I'll punch ya!

I am typing it here for exposure which means I am no sellout because I admitt I sell out, just like I did not crash because I admitt I did. This one is real: Me meeting my childhood friend (a girl, with huge boobs... Which she had reduced because back problems... Fucking reduction pointless invention!) Tina: You where and will always be like a brother to me Nero. Me: Aww... Well... Tina: A fucking sexy brother back then... Well and now! Me: O_O. I am married, so I called my wife and asked if its okay, she said can I join? And well, why do you think I am so wired now... ROUND TWO... F*CK!

-As I slipped my finger in her hole I could feel her getting wetter and wetter, When I pulled it out she was going down on me. I should probably start looking for a new boat...

Guy: Hey, I think you're really sweet... Girl: Aww, thanks Guy: Is that why you're so fat?

Girl, wanna fuck rite now? Sure! Man! You are such a hoe! *walks away disgusted* Moral: Be careful for what you ask for.

I put the STD in STuD all i need is U!

Man: Dayuuuum *slaps ass* Woman: I just took a shit in my pants and you smacked it.

There's a reason why they call my penis the Bunker Buster.

you look like my mother

I hate you already.

Was your dad a thief? Because he's in jail

Hey girl, is your name Ethiopian food? Because your playing hard to get.

Hey girl, want to meet the guy with the largest dick in town ;)? Wow yeah sure! Yeah that would be like cool rite? Moral: The biggest? *looks down pants* Meh!

He i would love to have sex with you She. I know but you have aids

Wow! You know, your eyes are like blueberries, wait, can I actually, can I actually, I'm kinda hungry, can I, can I have them?

I can tell you are single. How? Because you're ugly

did it hurt ? did what hurt? when your fell from heaven? because it looks like you landed on your face :O

Male: Paper or plastic? Female: What? Male: Paper or plastic, you know, to put over your head.
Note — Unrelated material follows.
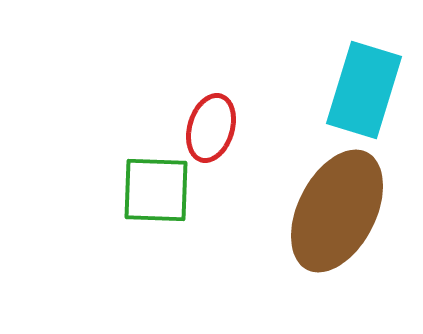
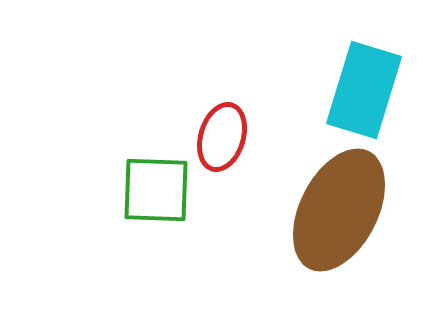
red ellipse: moved 11 px right, 9 px down
brown ellipse: moved 2 px right, 1 px up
One hot summer night in 1960, Steve had his first date with Susie. He went to pick her up and her mom answered the door. She invited him in, and asked him what they planned to do on their date. Steve replied that they’d probably see a movie then get a burger. Susie’s mom said, “Well, Susie really likes to screw.” Steve said, “Huh?” Her mom said, “Yes, she loves it. She could probably screw all night.” “Okay, thanks!” replied Steve, mentally rearranging his plans for the night. A few minutes later Susie came downstairs and they left on their date. About a half hour later Susie came running back in the house, her clothes disheveled, and yelled: “Mom, it’s called the TWIST! The name of the goddamn dance is the TWIST!”

Man: Comon babe a little BJ wont hurt anyone get down..... Woman: sorry im alergic to peanuts

Are you from Tennessee? Youre the only 10 i see, and im 59. I bet we could 69 beautifully.

Hey, I got some of the worst ratings on Horsehead network! Really? Moral: You bet!

i'm a doctor.... maybe i can fix that thing you call a face

(in a bar) Guy: Know how to play any instruments? Girl: No...but I wanna learn. Can you teach me? Guy:Sure..ever heard of the skin flute? Girl: (unaware) No. Can you teach me to play it? Guy: Sure, I can. :) (The girl leaves with the guy as he looks over his shoulder and winks with the thought of getting laid)

Anti-Pickup Line

A collection of responses to pickup lines, and just bad ones in general!